Onlar öylesine ağır sıkıntılara ve zorluklara uğradılar, öylesine sarsıldılar ki, peygamberleri ile çevresindeki inanmışlar `Allah’ın yardımı ne zaman gelecek?‘ dediler. İyi bilin ki Allah’ın yardımı yakındır.“ (Bakara 214) Bu halden de istiğfar edilmesi gerekir. insanın Allah’a hamd etme ve şükretmesinde görülen aksaklıklardan dolayı da istiğfar etmesi gerekir. Çünkü insanın çabası ne kadar fazla da olsa sınırlıdır, zayıftır. Allah’ın nimetleri ise sürekli coşmakta ve bol şekilde verilmektedir.

İbrahim  suresi  ayet.34.te Rabbimiz mealen şöyle buyurmaktadır: „Eğer Allah’ın nimetlerini saymaya kalksanız onları saymakla bitiremezsiniz.“ (İbrahim Suresi, 34)İşte insan bu eksikliğinden ve yetersizliğinden dolayı da Allah’a istiğfarda bulunmalıdır.Özellikle zafer anında istiğfarda bulunmanın bir inceliği daha vardır. Bu da neşe ve sevinç anında acizliğini ve eksikliğini hatırlatıp hissettirmek içindir. Dolayısıyla insan bu anda büyüklenme duygusunu bastırmalı ve Rabbinin affına sığınmalıdır. Bu da sevinç ve gurura yol açacak bilinçteki güçleri frenler.Öte yandan insanın eksikliğini, acizliğini ve yetersizliğini hissetmesi, Allah’a yönelerek bağış, af ve müsamaha dilemesine yol açar. Yenilen, mağlup olan insanlara karşı zulüm ve azgınlık yapılmasını da önler. Böylece zaferi elde eden, Allah’ın onlara yaptığı uygulamadan dolayı kendisini hesaba çekeceğini bilir.

Çünkü kendisini zafere kavuşturan Allah’tır. Kendisi ise aciz, yetersiz ve eksiktir.
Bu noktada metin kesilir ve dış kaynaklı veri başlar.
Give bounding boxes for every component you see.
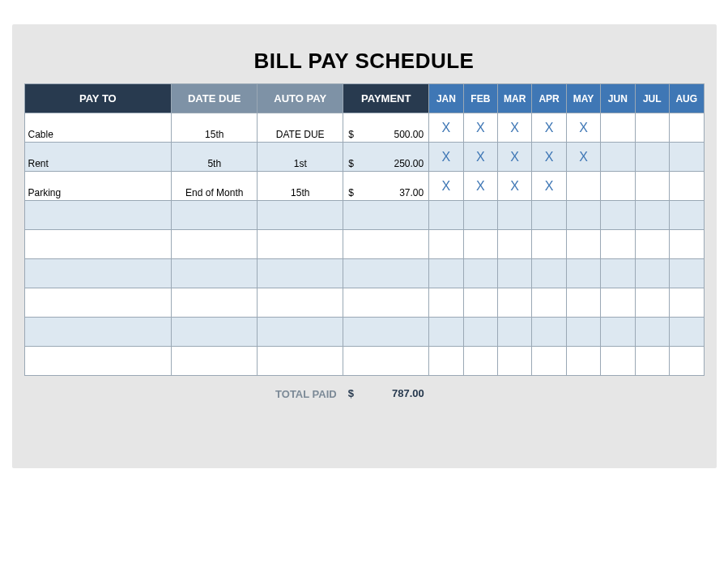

Yüce Allah dilediği bir işi gerçekleştirmek için onu mağlup insanların başına dikmiştir. Yoksa zafer zaten Allah’ın zaferi, fetih O’nun fethi, din O’nun dinidir. (Fi Zilal Kuran Seyyid Kutub) Her şey dönüp dolaşıp O’na gelecektir. Fahruddini Razi  diyor ki, “buradaki yardım, istenene ulaşmaya, hayra ulaşmaya yardımdır.” Hani kardeşimiz zalim de olsa mazlum da olsa yardım edecektik ya. Zulmeden, zulmetmek isteyen zalime nasıl yardım edeceğiz? Elbette zulmetmek isteyen zalimin zulmüne yardımcı olmayacağız. Ona böyle yardım etmeyeceğiz de onun zulmüne engel olarak, ellerini bağlayarak yardım edeceğiz. Peki mazluma nasıl yardım edeceğiz? Mazlum ne istiyor? O da elbette zalimin zulmünden kurtulmak istiyor. O halde onu da ondan kurtarmak şekliyle bir yardımda bulunacağız.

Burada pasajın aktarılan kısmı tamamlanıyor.